EXERCISE: From the data underneath, reproduce exactly the stretch that begins at the line with "May 4, 2025 at 11:33 pm" and ends after the line with "Ramai orang yang tinggal dipendalaman".

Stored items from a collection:
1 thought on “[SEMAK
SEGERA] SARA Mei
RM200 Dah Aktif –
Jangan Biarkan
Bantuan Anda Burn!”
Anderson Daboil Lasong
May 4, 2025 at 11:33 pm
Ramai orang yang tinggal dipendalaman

---

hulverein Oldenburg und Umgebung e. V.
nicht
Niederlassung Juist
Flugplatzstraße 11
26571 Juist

ANSWER SECTION:
May 4, 2025 at 11:33 pm
Ramai orang yang tinggal dipendalaman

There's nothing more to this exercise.